Tourismus in der Region Ulm: Selbst neue Wohnmobilstellplätze einfach anmelden – so geht’s

Der Wohnmobil-Stellplatz in Langenau ist beliebt – auch bei italienischen Touristen, die in diesem Jahr auf der Durchfahrt waren.
Karin MitschangDie neue Tourismusbeauftragte im Landkreis Neu-Ulm will den Ausbau der Angebote für Wohnmobil-Touristen fördern. „Das Potenzial ist längst nicht ausgeschöpft“, sagt Nadine Schmieder. Im Landkreis Neu-Ulm gibt es aktuell 115 Stellplätze für Wohnmobile: allein 60 in Illertissen, 39 in Neu-Ulm am Donaubad, acht in Biberach (Roggenburg) und je vier in Weißenhorn und Nersingen.
Es könnten deutlich mehr sein, meint Schmieder. Ihr schwebt eine „dezentrale Erweiterung“ des Stellplatzangebotes bei gleichzeitiger „räumlicher Entzerrung“ vor.
Kaum bürokratische Hürden
Einen Wohnmobilstellplatz anzumelden, sei nicht so schwer, wie man vielleicht denkt, schreibt das Landratsamt Neu-Ulm: Für die Schaffung gebe es kaum bürokratische Hürden. „Bis zu drei Stellplätze können meist ohne großen Aufwand genehmigt werden“, informiert Schmieder. Nur im planerischen Innenbereich einer Stadt oder Gemeinde müsse der Bebauungsplan die Nutzung als Stellplatz erlauben. „Im Außenbereich ist das nicht zwingend so.“
Geeignete Örtlichkeiten wären Bauernhöfe, Hofläden und Direktvermarkter, Gasthöfe, Brauereien oder allgemein Anbieter von regionalen Produkten. Meist müsse man nur einen einfachen Bauantrag stellen.
Urlaub auf dem Bauernhof mit dem Wohnmobil
Wichtigstes Zulassungskriterium: Der Nebenbetrieb des Stellplatzes muss sich dem Hauptbetrieb, zum Beispiel Landwirtschaft, unterordnen. Die Einnahmen aus dem Stellplatz müssen niedriger sein als die des Hauptbetriebs. Nadine Schmieder hat auch schon eine Geschäftsidee: „Übernachtungen im Wohnmobil auf dem Stellplatz könnten kostenfrei angeboten werden, wenn die Gäste zum Beispiel im Hofladen einkaufen.“
Sanitäre Einrichtungen, Wasser- oder Stromanschlüsse sind für die Stellplätze keine Voraussetzung, wenn diese an autarke Wohnmobile vergeben werden. Die Neu-Ulmer Tourismusbeauftragte steht für Rückfragen oder Interesse bereit unter Tel. (0731) 704 04 11 08 oder per Mail an touristik@lra.neu-ulm.de.
Wie sieht es im Alb-Donau-Kreis mit Wohnmobil-Plätzen aus?

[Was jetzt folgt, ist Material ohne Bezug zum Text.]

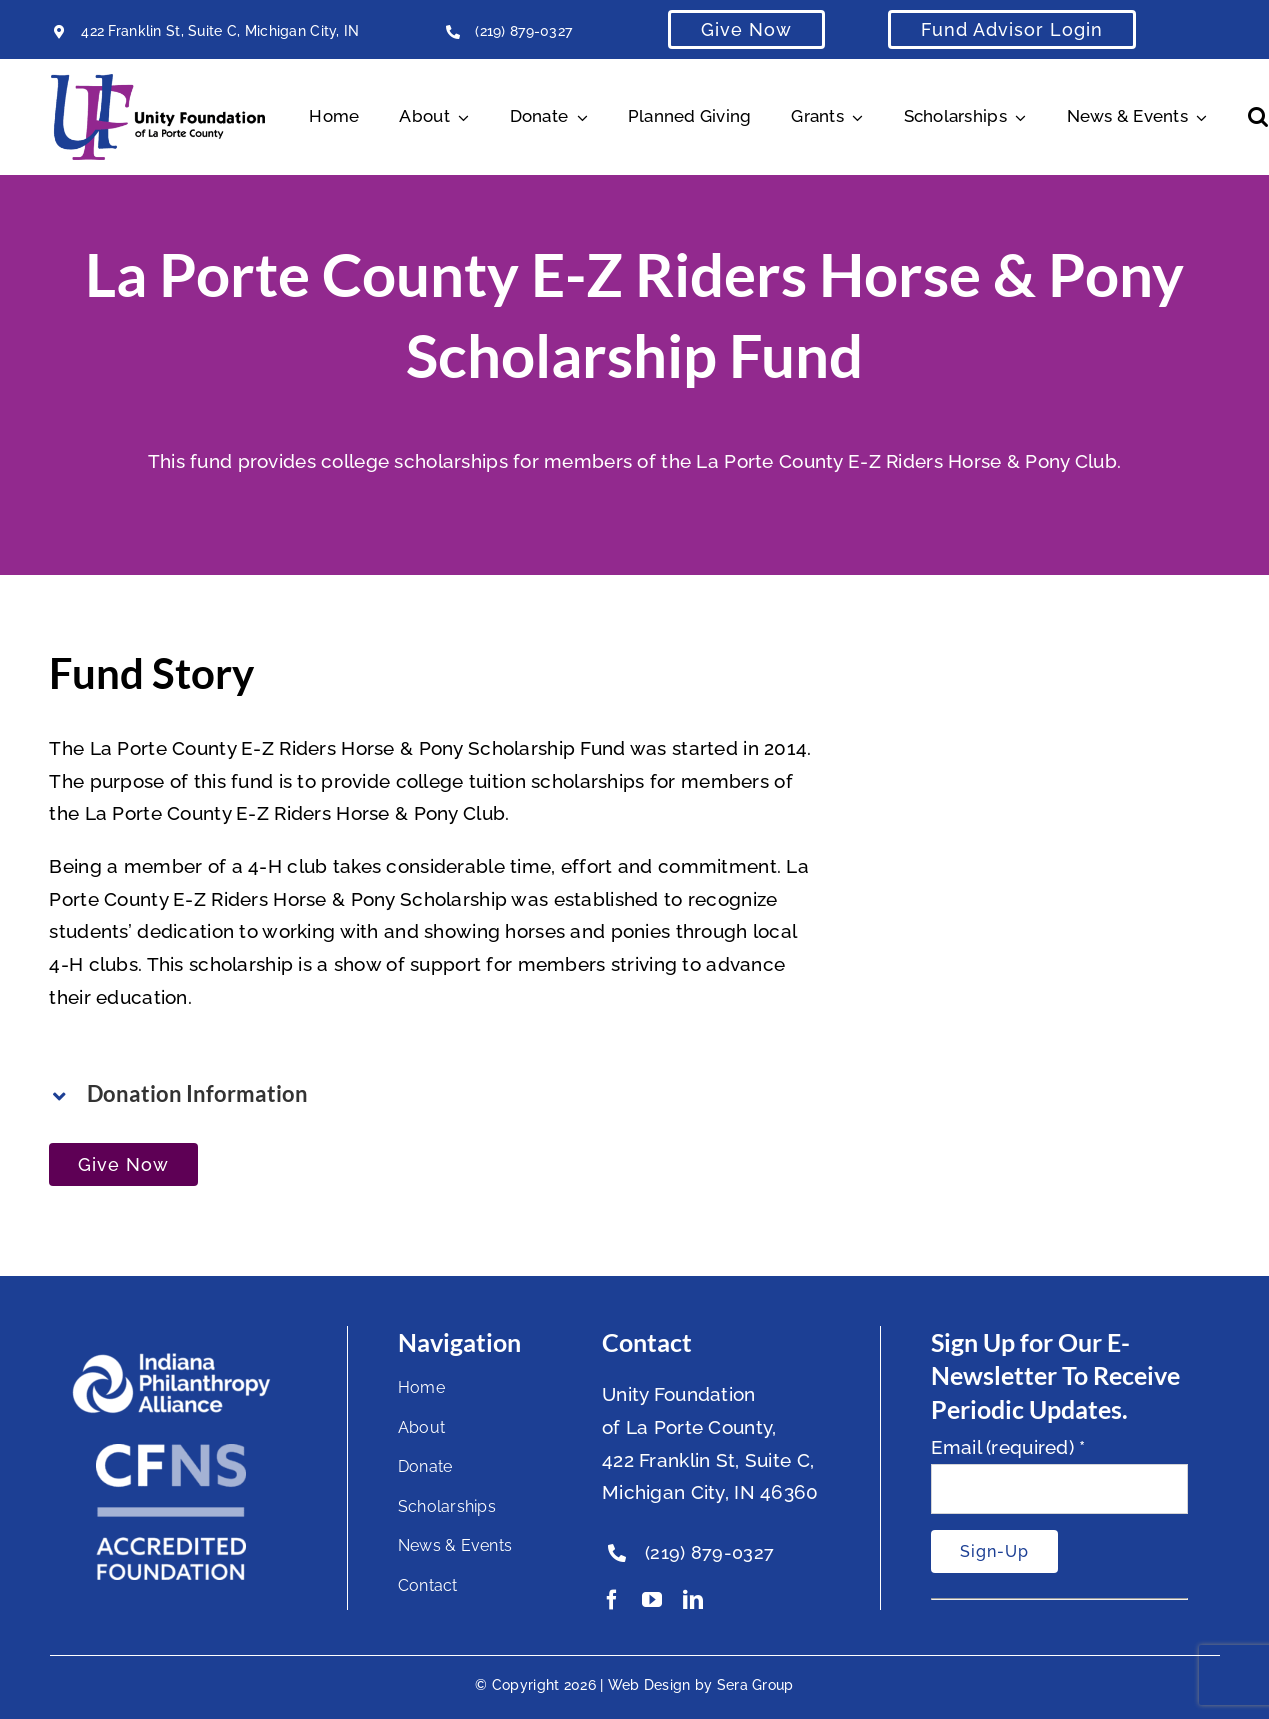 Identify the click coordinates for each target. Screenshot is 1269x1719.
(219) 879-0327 (523, 31)
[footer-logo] (171, 1361)
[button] (1258, 117)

Auch der Alb-Donau-Kreis „begrüßt jede Initiative, das Angebot auszubauen und so weitere Kapazitäten zu schaffen“. Auskünfte dazu können in den Rathäusern der Städte und Gemeinden eingeholt werden. Auf Anfrage bestätigt das Landratsamt: Urlaub im Wohnmobil oder im Bus liegt im Trend. „Während der Corona-Pandemie hat sich die Anzahl von Wohnmobilen und Campingbussen noch einmal stark erhöht“, sagt Pressesprecherin Daniela Baumann.
Eine genaue Anzahl der Stellplätze liege für den Alb-Donau-Kreis nicht vor, doch die Stellplätze sind auf www.tourismus.alb-donau-kreis.de abrufbar (unter „Gastgeber“ und „Übernachten“).